Los concesionarios propietarios de 3 mil 137 unidades que no acudieron a la revista vehicular recibieron una segunda oportunidad.

3 de Febrero 2026
La Secretaría de Movilidad y Transporte de Puebla (SMT) informó que transportistas que incumplieron con obligaciones administrativas o de operación podrán conservar sus concesiones, siempre y cuando regularicen su situación mediante el pago de una multa. La medida busca ordenar el sistema de transporte público sin recurrir de forma inmediata a la revocación de permisos.
El anuncio introduce un esquema correctivo que privilegia la regularización sobre la sanción definitiva.
¿Qué tipo de incumplimientos están en revisión?
Los casos incluyen faltas administrativas, rezagos documentales y omisiones operativas detectadas en procesos de supervisión. La SMT aclaró que la posibilidad de conservar la concesión no aplica a infracciones graves que pongan en riesgo la seguridad de las personas usuarias.
El criterio distingue entre fallas corregibles y conductas sancionables.
Regularización como política pública
El enfoque apunta a poner al día al padrón de concesionarios, mejorar controles y elevar el cumplimiento normativo. Para la autoridad, la regularización mediante multas permite corregir sin desarticular el servicio, evitando afectaciones a la movilidad cotidiana.
El orden administrativo impacta la calidad del servicio.
Impacto en el transporte público
La medida podría traducirse en mayor estabilidad operativa, al evitar cancelaciones masivas de concesiones. Sin embargo, su eficacia dependerá de inspecciones constantes y de que la regularización vaya acompañada de mejoras reales en unidades, rutas y trato a usuarios.
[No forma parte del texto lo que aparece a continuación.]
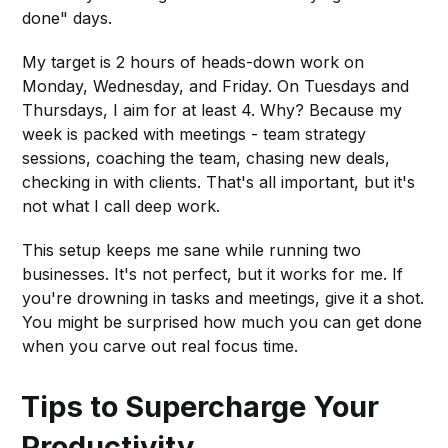
done" days.
My target is 2 hours of heads-down work on
Monday, Wednesday, and Friday. On Tuesdays and
Thursdays, I aim for at least 4. Why? Because my
week is packed with meetings - team strategy
sessions, coaching the team, chasing new deals,
checking in with clients. That's all important, but it's
not what I call deep work.
This setup keeps me sane while running two
businesses. It's not perfect, but it works for me. If
you're drowning in tasks and meetings, give it a shot.
You might be surprised how much you can get done
when you carve out real focus time.
Tips to Supercharge Your
Productivity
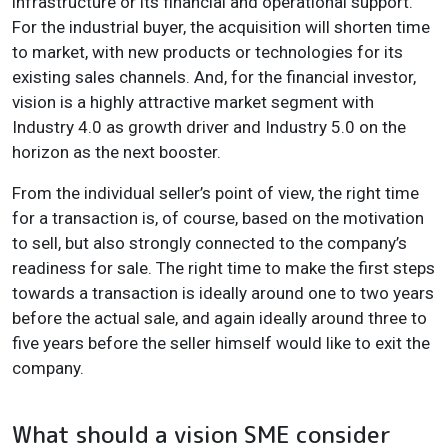
infrastructure or its financial and operational support.
For the industrial buyer, the acquisition will shorten time
to market, with new products or technologies for its
existing sales channels. And, for the financial investor,
vision is a highly attractive market segment with
Industry 4.0 as growth driver and Industry 5.0 on the
horizon as the next booster.
From the individual seller’s point of view, the right time
for a transaction is, of course, based on the motivation
to sell, but also strongly connected to the company’s
readiness for sale. The right time to make the first steps
towards a transaction is ideally around one to two years
before the actual sale, and again ideally around three to
five years before the seller himself would like to exit the
company.
What should a vision SME consider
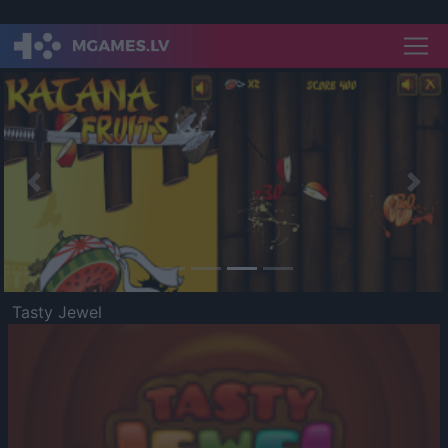
Previous
Nex
Tasty Jewel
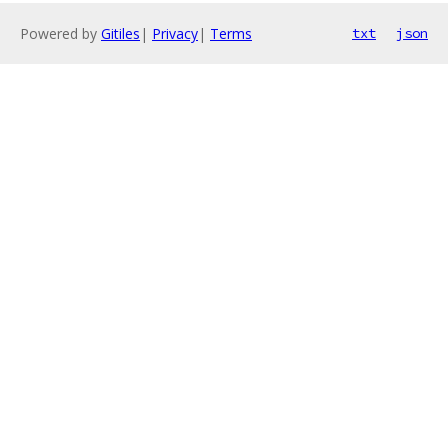
Powered by
Gitiles
|
Privacy
|
Terms
txt
json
La sanción debe ir de la mano con supervisión.
Debate sobre incentivos y cumplimiento
El esquema abre un debate: ¿regularizar pagando multa incentiva el cumplimiento o normaliza el incumplimiento? Para que funcione como correctivo, debe existir certeza de sanción ante reincidencias y plazos claros para subsanar faltas.
La regla se fortalece con consecuencias creíbles.
¿Por qué importa esta decisión?
Importa porque el transporte público es servicio esencial y cualquier ajuste regulatorio impacta a miles de usuarios. También porque define cómo se ejerce la autoridad frente a incumplimientos en un sector históricamente complejo.
La política de movilidad se mide en la calle.
Transparencia y seguimiento
La SMT enfrenta el reto de transparentar criterios, montos de multas y resultados del proceso de regularización. Informes periódicos ayudarían a evaluar si el esquema mejora el servicio y reduce faltas.
La rendición de cuentas legitima la medida.
Lo que sigue
En las próximas semanas se observará el nivel de adhesión de los transportistas, la recaudación derivada de multas y los efectos en la calidad del servicio. El siguiente paso será verificar cumplimiento sostenido, no solo correcciones puntuales.
Permitir que transportistas incumplidos conserven sus concesiones tras pagar una multa coloca a Puebla en una ruta de regularización administrativa. El desafío será asegurar que el esquema corrija prácticas, eleve estándares y no se convierta en un costo asumible para incumplir, sino en un paso hacia un transporte público más ordenado y seguro.